Hey Emily, can you give us an update? 

No judgment from me if you're still talking to the first guy. I got the sense you really liked him despite his elusiveness and passivity, which is okay.  I mean, sometimes you just gotta play these things out; it can awhile to implement real change re the type of men we're drawn to, a work in progress.

But if you dumped him, even better!

Let us know.😅

 

Hi! Yes I dumped him, deleted his number. 

I did like him, he had many things I would like to have in a partner, but he was not open/ready to anything in real life.

I learned the lesson that men are very easy to understand. If they are interested they ask you out. If they don’t want to see you they don’t. Simple. No need to wonder. 

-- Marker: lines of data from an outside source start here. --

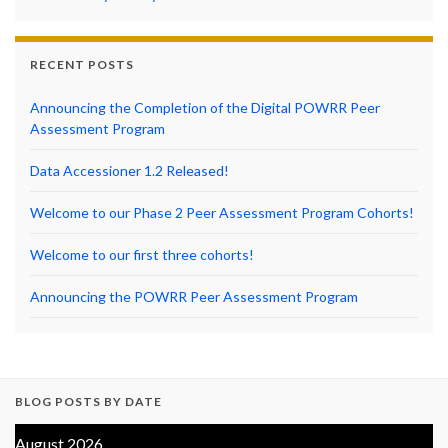
RECENT POSTS
Announcing the Completion of the Digital POWRR Peer
Assessment Program
Data Accessioner 1.2 Released!
Welcome to our Phase 2 Peer Assessment Program Cohorts!
Welcome to our first three cohorts!
Announcing the POWRR Peer Assessment Program
BLOG POSTS BY DATE
August 2026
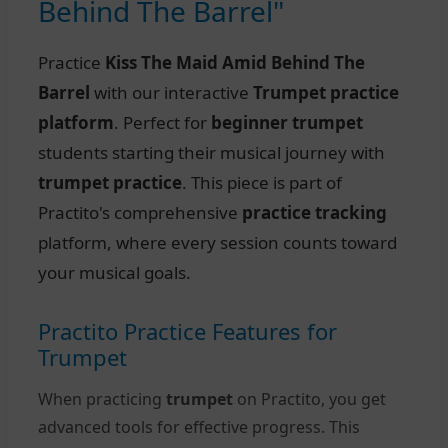
Behind The Barrel"
Practice
Kiss The Maid Amid Behind The
Barrel
with our interactive
Trumpet practice
platform
. Perfect for
beginner trumpet
students starting their musical journey with
trumpet practice
. This piece is part of
Practito's comprehensive
practice tracking
platform, where every session counts toward
your musical goals.
Practito Practice Features for
Trumpet
When practicing
trumpet
on Practito, you get
advanced tools for effective progress. This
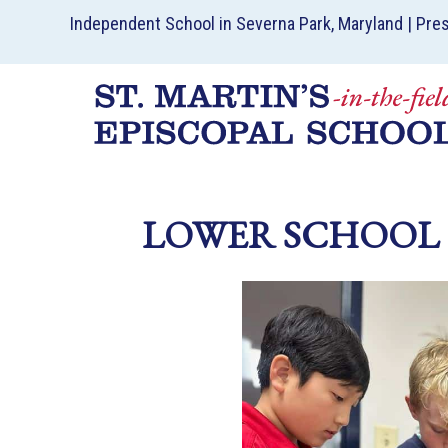
Independent School in Severna Park, Maryland | Pre
LOWER SCHOOL 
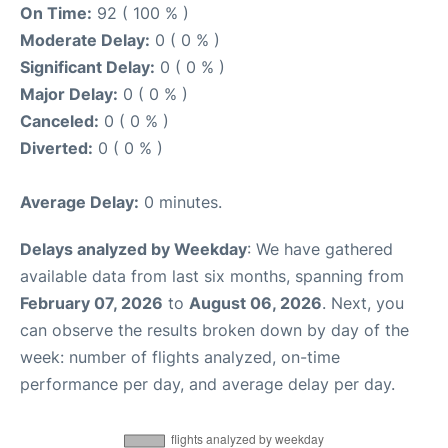
On Time:
92 ( 100 % )
Moderate Delay:
0 ( 0 % )
Significant Delay:
0 ( 0 % )
Major Delay:
0 ( 0 % )
Canceled:
0 ( 0 % )
Diverted:
0 ( 0 % )
Average Delay:
0 minutes.
Delays analyzed by Weekday
: We have gathered
available data from last six months, spanning from
February 07, 2026
to
August 06, 2026
. Next, you
can observe the results broken down by day of the
week: number of flights analyzed, on-time
performance per day, and average delay per day.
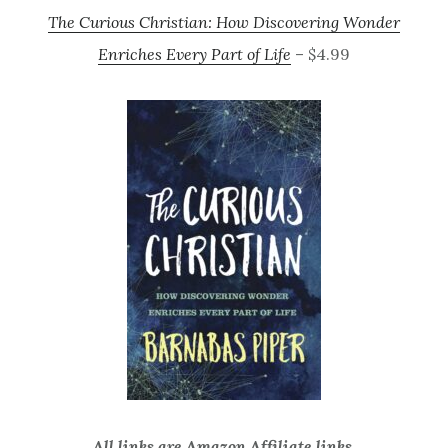
The Curious Christian: How Discovering Wonder
Enriches Every Part of Life
– $4.99
All links are Amazon Affiliate links.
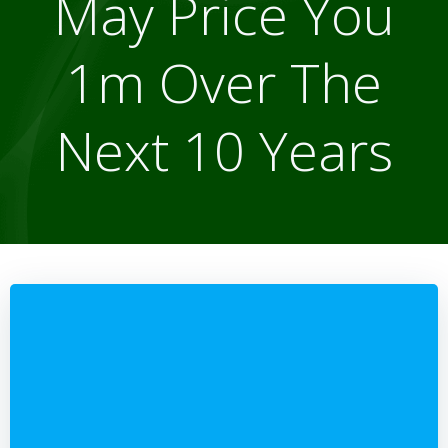
May Price You
1m Over The
Next 10 Years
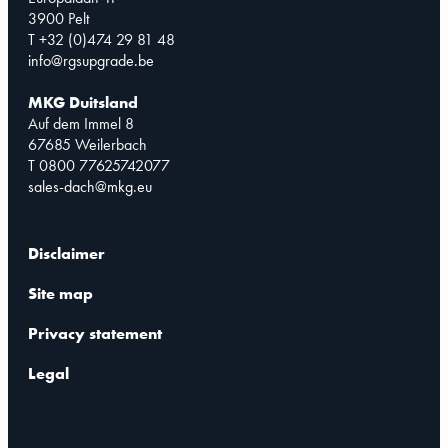
3900 Pelt
T +32 (0)474 29 81 48
info@rgsupgrade.be
MKG Duitsland
Auf dem Immel 8
67685 Weilerbach
T 0800 77625742077
sales-dach@mkg.eu
Disclaimer
Site map
Privacy statement
Legal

Men don’t have to behave the way I want or expect, but when I feel something is off that is a big sign.

In regards to the beach date, I liked the guy we did get along well, but then he shared something I am not sure about it . lol

He said he likes his partner to have sex with other men! That gets him very excited when she tells him she feels attracted to another guy, and he would love to watch her having sex with other men.

I never met a man like that before, usually men do not like their woman to get involved with another men at all! 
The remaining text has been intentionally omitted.